= What to produce =
So that the copy stays text only, transcribe the data below exactly and exclude the images.

= Dataset excerpt =
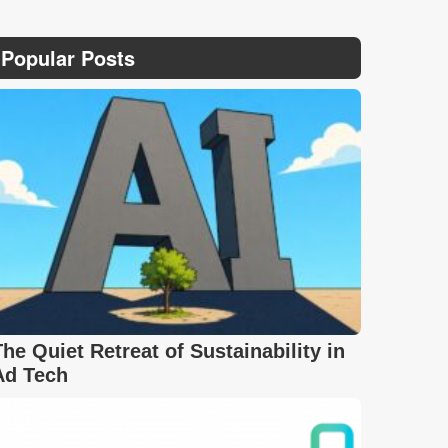
Popular Posts
The Quiet Retreat of Sustainability in
Ad Tech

= Exercise solution =
Popular Posts
The Quiet Retreat of Sustainability in
Ad Tech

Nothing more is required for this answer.